A bitwise operator operates on bitstrings of equal length, and applies a boolean operator to bits of equal ranks in its inputs to form the bit of that rank in the output. Thus the bitwise XOR operator simply applies the above table for each bits of the input.
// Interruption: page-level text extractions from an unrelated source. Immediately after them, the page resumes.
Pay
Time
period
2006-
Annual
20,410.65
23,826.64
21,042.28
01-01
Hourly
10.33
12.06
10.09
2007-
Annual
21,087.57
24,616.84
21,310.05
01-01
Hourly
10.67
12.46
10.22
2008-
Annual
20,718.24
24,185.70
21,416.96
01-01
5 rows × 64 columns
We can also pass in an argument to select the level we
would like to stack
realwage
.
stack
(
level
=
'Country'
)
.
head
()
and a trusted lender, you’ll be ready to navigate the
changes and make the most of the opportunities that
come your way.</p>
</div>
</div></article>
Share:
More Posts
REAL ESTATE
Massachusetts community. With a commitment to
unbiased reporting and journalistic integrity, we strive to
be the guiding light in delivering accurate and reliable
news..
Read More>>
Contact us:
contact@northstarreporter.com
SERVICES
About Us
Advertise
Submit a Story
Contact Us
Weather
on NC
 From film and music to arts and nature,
An example with $8$-bit bitstrings:

$$\begin{array}{c|c|c|c} &\text{bitstrings}&\text{binary}&\text{hexadecimal}\\ \hline \text{first/left input}&A&00110001&\tt{31_h}\\ \text{second/right input}&B&01011100&\tt{5c_h}\\ \hline \text{output}&A\oplus B&01101101&\tt{6d_h}\\ \end{array}$$

The bitwise XOR operator $\oplus$ inherits the properties of the bit operator $\oplus$:

  • associativity: $\forall X$, $\forall Y$, $\forall Z$, $\ (X\oplus Y)\oplus Z\,=\,X\oplus(Y\oplus Z)$
  • commutativity: $\forall X$, $\forall Y$, $\ X\oplus Y\,=\,Y\oplus X$
  • there's an identity element, that's the all-zero bitstring: $$\forall X,\ X\oplus{\underbrace{0\ldots0}_{|X|\text{ bits}}}\,=\,X\,=\,{\underbrace{0\ldots0}_{|X|\text{ bits}}}\oplus X$$ where $|X|$ is the bit width of $X$.
    Equivalently: $\forall X$, $\ X\oplus0^{|X|}\,=\,X\,=\,0^{|X|}\oplus X$.
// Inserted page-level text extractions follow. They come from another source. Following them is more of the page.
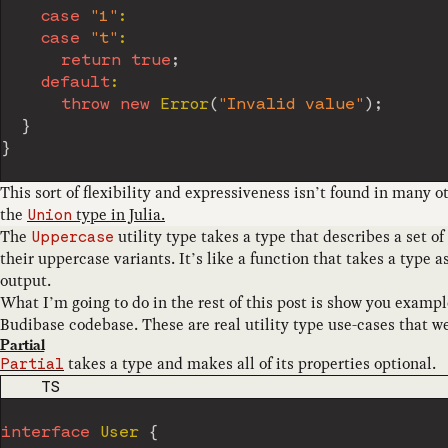
case
"1"
:
case
"t"
:
return
true
;
default
:
throw
new
Error
(
"Invalid value"
)
;
}
}
This sort of flexibility and expressiveness isn’t found in many o
the
type in Julia.
Union
The
utility type takes a type that describes a set of
Uppercase
their uppercase variants. It’s like a function that takes a type 
output.
What I’m going to do in the rest of this post is show you example
Budibase codebase. These are real utility type use-cases that w
Partial
takes a type and makes all of its properties optional.
Partial
CODE LANGUAGE
TS
interface
User
{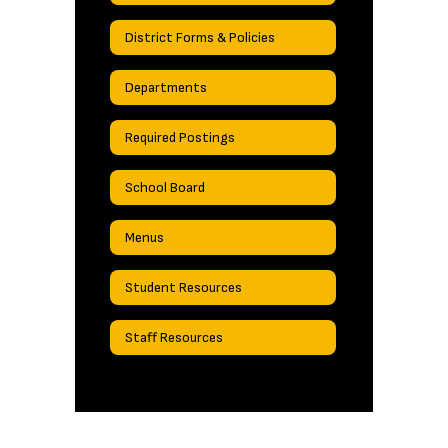
District Forms & Policies
Departments
Required Postings
School Board
Menus
Student Resources
Staff Resources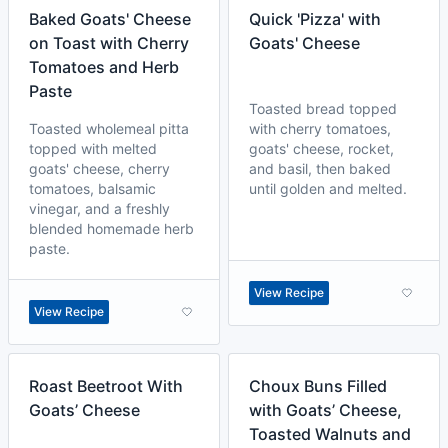
Baked Goats' Cheese
Quick 'Pizza' with
on Toast with Cherry
Goats' Cheese
Tomatoes and Herb
Paste
Toasted bread topped
Toasted wholemeal pitta
with cherry tomatoes,
topped with melted
goats' cheese, rocket,
goats' cheese, cherry
and basil, then baked
tomatoes, balsamic
until golden and melted.
vinegar, and a freshly
blended homemade herb
paste.
View Recipe
View Recipe
Roast Beetroot With
Choux Buns Filled
Goats’ Cheese
with Goats’ Cheese,
Toasted Walnuts and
    For $8$-bit operands as in the example above, $0^{|X|}$ is $00000000$ or $\tt{00_h}$.
  • Each element is it's own inverse (or opposite): $\forall X$, $\ X\oplus X\,=\,0^{|X|}\,=\,{\underbrace{0\ldots0}_{|X|\text{ bits}}}$

The first three properties are that of the internal law (equivalently: operation) of a commutative group (equivalently: Abelian group).

The last property makes the group a Boolean group. Specifically, the Boolean group of bitstrings of $n$ bits, noted $\left(\{0,1\}^n,\oplus\right)$

The question operates on that group for $n$ of eleven. It boils down to writing the statement a equations, and solving these by applying the stated properties. If one gets stuck, there are hints in comment, and a worked solution in the other answer.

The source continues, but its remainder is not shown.